6:20 Fünf Zeilen, und die dritte ist die aussagekräftigste: Eingabe ablehnen. Bei der Abkürzung geht das nicht — sie schreibt jede Eingabe in den Zustand, und Sie können danach höchstens korrigieren. Das sieht für den Tippenden unschön aus, weil das Zeichen kurz erscheint und wieder verschwindet. Bei der ausgeschriebenen Form entscheidet Ihr Handler, ob er den Zustand setzt — und was er nicht setzt, erscheint gar nicht erst.
6:44 Der Hinweis unten bleibt: Im Zweifel die Abkürzung, und erst auflösen, wenn ein konkreter Grund auftritt. Der zweite Punkt ist der, auf den es mir ankommt: Eigene Komponenten mit Zwei-Wege-Bindung beruhen genau auf diesem Muster. Wenn Sie im nächsten Kapitel ein eigenes Eingabefeld bauen, ist das nichts anderes als eine Bindung plus ein gemeldetes Ereignis — nur in eine Komponente verpackt.
7:08 Wer die Auflösung kennt, versteht das sofort. Wer sie nicht kennt, lernt eine weitere magische Regel auswendig. Und der letzte Punkt gilt immer: Fehlersuche gelingt nur, wenn man weiß, was ein Werkzeug erzeugt. Diese Aufgabe hat einen doppelten Zweck. Sie schreiben die Auflösung einmal selbst — das festigt, was wir gerade besprochen haben.

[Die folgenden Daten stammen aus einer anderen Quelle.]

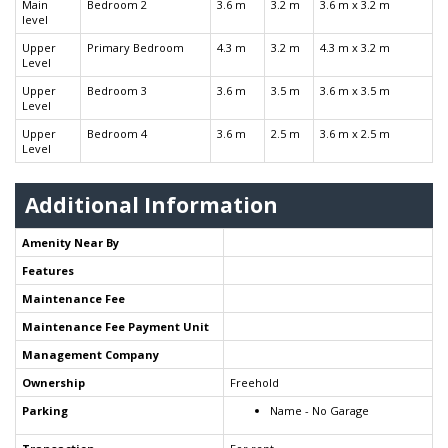
Main
Bedroom 2
3.6 m
3.2 m
3.6 m x 3.2 m
level
Upper
Primary Bedroom
4.3 m
3.2 m
4.3 m x 3.2 m
Level
Upper
Bedroom 3
3.6 m
3.5 m
3.6 m x 3.5 m
Level
Upper
Bedroom 4
3.6 m
2.5 m
3.6 m x 2.5 m
Level
Additional Information
Amenity Near By
Features
Maintenance Fee
Maintenance Fee Payment Unit
Management Company
Ownership
Freehold
Parking
Name - No Garage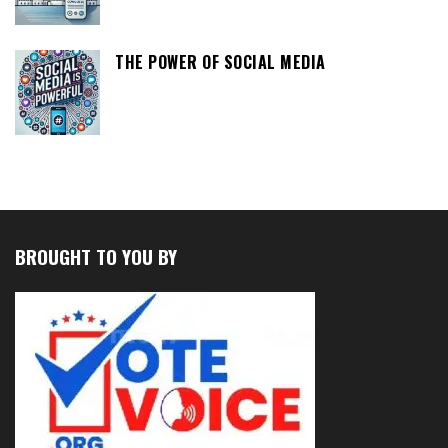
THE POWER OF SOCIAL MEDIA
BROUGHT TO YOU BY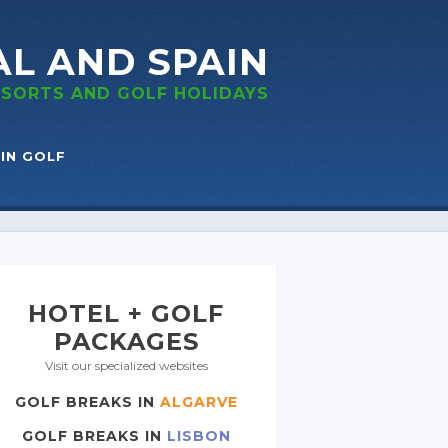
AL
AND SPAIN
RESORTS
AND GOLF
HOLIDAYS
IN GOLF
HOTEL + GOLF
PACKAGES
Visit our specialized websites
GOLF BREAKS IN
ALGARVE
GOLF BREAKS IN
LISBON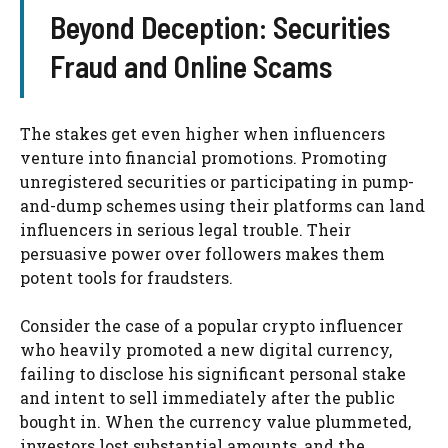
Beyond Deception: Securities
Fraud and Online Scams
The stakes get even higher when influencers
venture into financial promotions. Promoting
unregistered securities or participating in pump-
and-dump schemes using their platforms can land
influencers in serious legal trouble. Their
persuasive power over followers makes them
potent tools for fraudsters.
Consider the case of a popular crypto influencer
who heavily promoted a new digital currency,
failing to disclose his significant personal stake
and intent to sell immediately after the public
bought in. When the currency value plummeted,
investors lost substantial amounts, and the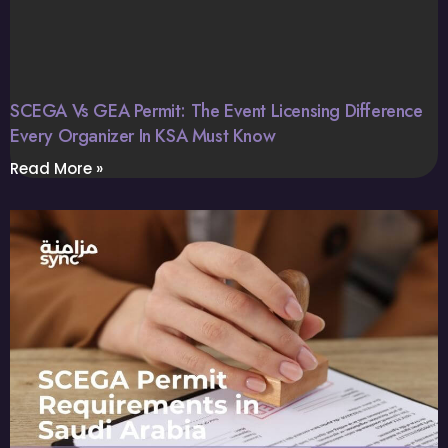
SCEGA Vs GEA Permit: The Event Licensing Difference
Every Organizer In KSA Must Know
Read More »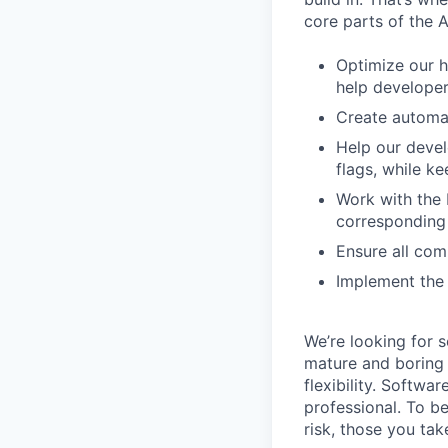
core parts of the 
Optimize our h
help develope
Create automat
Help our devel
flags, while 
Work with the 
corresponding 
Ensure all com
Implement the 
We’re looking for 
mature and boring 
flexibility. Softwa
professional. To b
risk, those you tak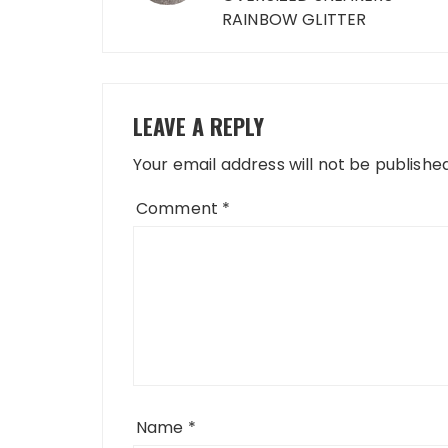
RAINBOW GLITTER
LEAVE A REPLY
Your email address will not be published
Comment
*
Name
*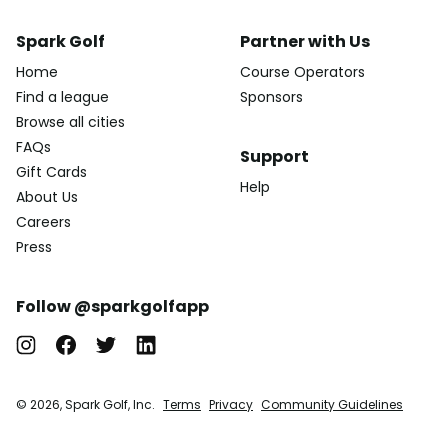
Spark Golf
Partner with Us
Home
Course Operators
Find a league
Sponsors
Browse all cities
FAQs
Support
Gift Cards
Help
About Us
Careers
Press
Follow @sparkgolfapp
© 2026, Spark Golf, Inc.
Terms
Privacy
Community Guidelines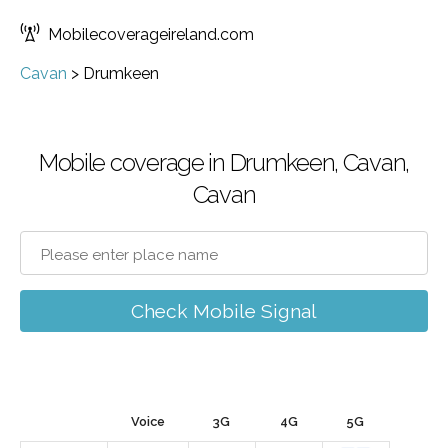
Mobilecoverageireland.com
Cavan
>
Drumkeen
Mobile coverage in Drumkeen, Cavan,
Cavan
Check Mobile Signal
Voice
3G
4G
5G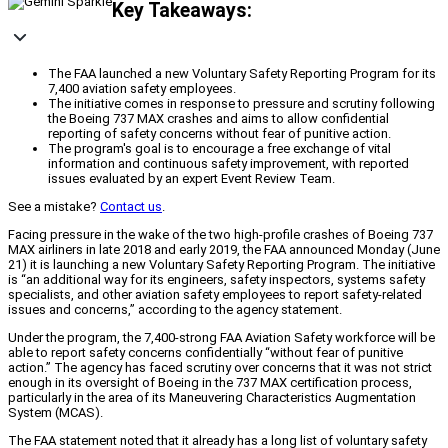
Key Takeaways:
The FAA launched a new Voluntary Safety Reporting Program for its
7,400 aviation safety employees.
The initiative comes in response to pressure and scrutiny following
the Boeing 737 MAX crashes and aims to allow confidential
reporting of safety concerns without fear of punitive action.
The program's goal is to encourage a free exchange of vital
information and continuous safety improvement, with reported
issues evaluated by an expert Event Review Team.
See a mistake?
Contact us
.
Facing pressure in the wake of the two high-profile crashes of Boeing 737
MAX airliners in late 2018 and early 2019, the FAA announced Monday (June
21) it is launching a new Voluntary Safety Reporting Program. The initiative
is “an additional way for its engineers, safety inspectors, systems safety
specialists, and other aviation safety employees to report safety-related
issues and concerns,” according to the agency statement.
Under the program, the 7,400-strong FAA Aviation Safety workforce will be
able to report safety concerns confidentially “without fear of punitive
action.” The agency has faced scrutiny over concerns that it was not strict
enough in its oversight of Boeing in the 737 MAX certification process,
particularly in the area of its Maneuvering Characteristics Augmentation
System (MCAS).
The FAA statement noted that it already has a long list of voluntary safety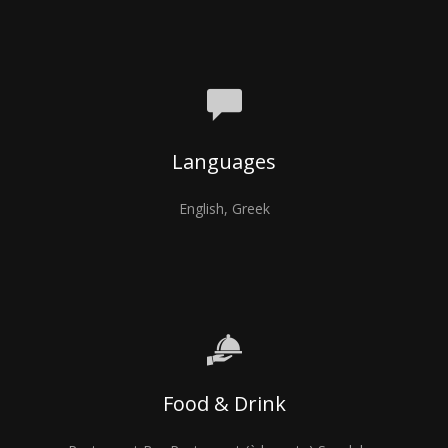
Languages
English, Greek
Food & Drink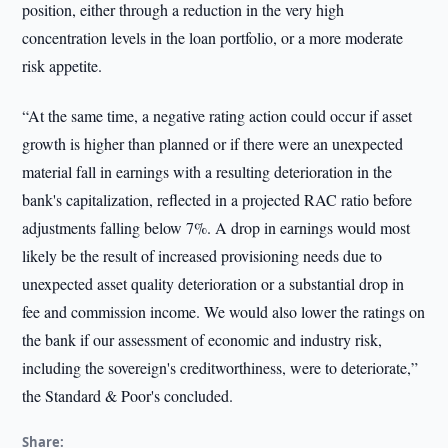
position, either through a reduction in the very high
concentration levels in the loan portfolio, or a more moderate
risk appetite.
“At the same time, a negative rating action could occur if asset
growth is higher than planned or if there were an unexpected
material fall in earnings with a resulting deterioration in the
bank's capitalization, reflected in a projected RAC ratio before
adjustments falling below 7%. A drop in earnings would most
likely be the result of increased provisioning needs due to
unexpected asset quality deterioration or a substantial drop in
fee and commission income. We would also lower the ratings on
the bank if our assessment of economic and industry risk,
including the sovereign's creditworthiness, were to deteriorate,”
the Standard & Poor's concluded.
Share: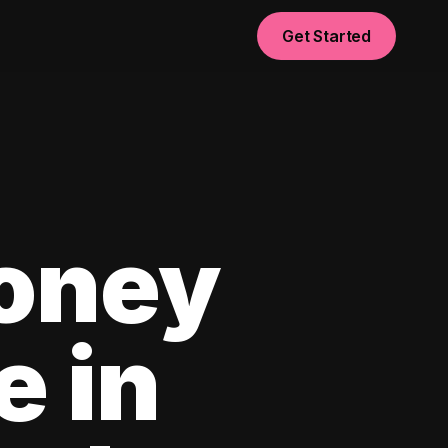
Get Started
oney
e in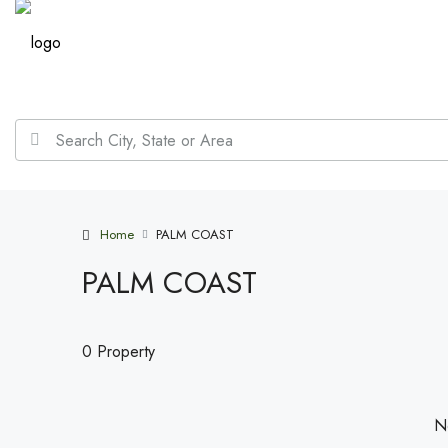
Home
PALM COAST
PALM COAST
0 Property
No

7:29 Und Sie bauen dabei etwas ein, das mit der Abkürzung nicht geht: einen Eingabefilter. Das Erfolgskriterium ist bewusst streng formuliert: Nicht-numerische Eingaben sollen gar nicht erst erscheinen. Wenn ein Buchstabe kurz aufblitzt und dann verschwindet, haben Sie korrigiert statt abgelehnt — und das ist ein spürbarer Unterschied für den, der tippt.
7:49 Der zweite Punkt beschreibt einen Fehler mit einem sehr eindeutigen Symptom: Sie tippen, und im Feld passiert nichts. Die Ursache ist fast immer dieselbe — ein Handler, der den Zustand nicht setzt. Das Feld zeigt ja den Zustand an, und wenn der sich nicht ändert, bleibt auch die Anzeige stehen. Der letzte Punkt ist eine Erfahrung aus der Praxis: Verzögertes Setzen, etwa mit einer Entprellung direkt am Feld, fühlt sich beim Tippen sofort hakelig an.
8:15 Entprellen Sie lieber die Folgeaktion, nicht die Anzeige.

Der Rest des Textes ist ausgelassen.